Chapitre 6 - Esclave

7 minutes de lecture

Lorsque Sven revint à Drakenvik, son premier geste fut de se présenter devant les norlandais et de jeter une poignée de pièces d’or en criant « Wergeld ! ». Les plus rapides s’empressèrent de les ramasser, mais cette somme n’était qu’une petite avance et le geste un simple symbole… mais un symbole de succès.

Son second geste fut de se rendre au hall de son père et de libérer le captif. Attaché depuis deux jours à un « piquet pour chiens de garde », il n’avait pour ainsi dire rien mangé, si ce n’est que les quelques tranches de pain noir offertes discrètement malgré l’interdiction du Jarl.

Officiellement, la guerre était terminée…

En pratique, il valait mieux rester prudent.

Thornald était resté en retrait, estimant qu’il valait mieux laisser la gloire au fils du Jarl que de le mécontenter une fois de plus… La blessure de Hjarulf le faisait encore souffrir et ni Audrun ni sa mère, la femme aux corbeaux, ne pouvait assurer qu’elle guérirait un jour.

Son premier soin fut de rendre visite à ses otages (qui le resteraient jusqu’au paiement de la rançon) pour leur annoncer leur prochaine libération. Il s’adressa en particulier à Adelaïde.

— Votre père est dur en affaire, j’ai eu toutes les peines du monde à le convaincre qu’il valait mieux une petite rançon qu’une énorme guerre. Enfin, votre présence parmi nous a facilité les choses et… oh… il y a au final un seul détail qui pourrait vous chagriner : il m’a assuré qu’il n’existait aucune baronnie de Mortegarde et s’est presque fâché en me demandant qui lui avait raconté une histoire pareille… j’ai préféré ne pas répondre. Bref, ils ne rachèteront pas la petite Mathilde, elle reste donc ici.

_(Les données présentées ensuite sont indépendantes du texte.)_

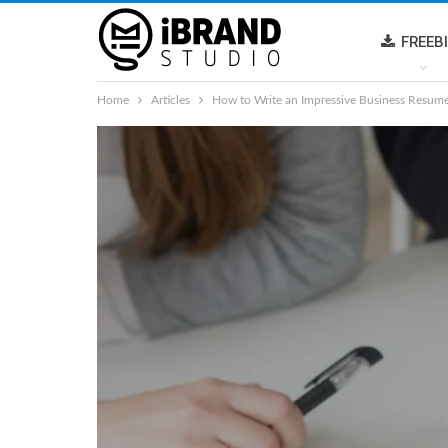
FREEB
Home
Articles
How to Write an Impressive Business Resum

— Mais elle ne représente rien comme otage, protesta-t-elle, vous n’avez aucune raison de la garder. Qu’allez-vous donc en faire ? Une esclave ?

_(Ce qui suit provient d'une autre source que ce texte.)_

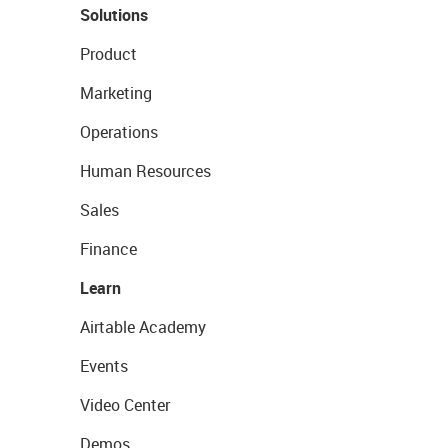
Solutions
Product
Marketing
Operations
Human Resources
Sales
Finance
Learn
Airtable Academy
Events
Video Center
Demos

— Hjarulf l’a offert à Grimm Askeirsson, le marchand, en échange de ses services pour le décompte de vos rançons, il va certainement la revendre. De toute façon, esclave ici ou serve chez votre père, je me demande ce qu’il y a de pire… Certains des vôtres étaient disposés à vous sacrifier pour poursuivre la guerre.

— Certainement pas mon père ! proclama Adelaïde.

— Hem… je voulais vous dire autre chose, mais j’hésite.

— N’hésitez pas, j’en ai déjà tellement entendu…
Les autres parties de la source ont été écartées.